Task requirements:
For this exercise, transcribe every line of the material exactly and skip the pictures.

+++

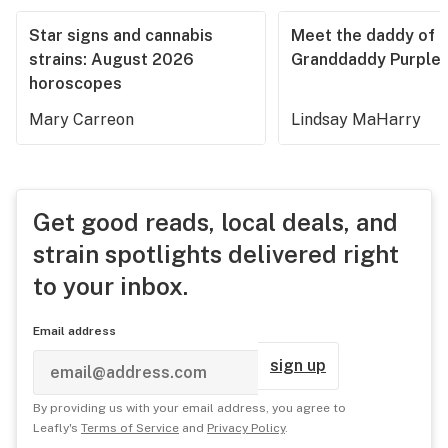
Star signs and cannabis
Meet the daddy of
strains: August 2026
Granddaddy Purple
horoscopes
Mary Carreon
Lindsay MaHarry
Get good reads, local deals, and
strain spotlights delivered right
to your inbox.
Email address
sign up
By providing us with your email address, you agree to
Leafly's
Terms of Service
and
Privacy Policy
.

+++

Problem solution:
Star signs and cannabis
Meet the daddy of
strains: August 2026
Granddaddy Purple
horoscopes
Mary Carreon
Lindsay MaHarry
Get good reads, local deals, and
strain spotlights delivered right
to your inbox.
Email address
sign up
By providing us with your email address, you agree to
Leafly's
Terms of Service
and
Privacy Policy
.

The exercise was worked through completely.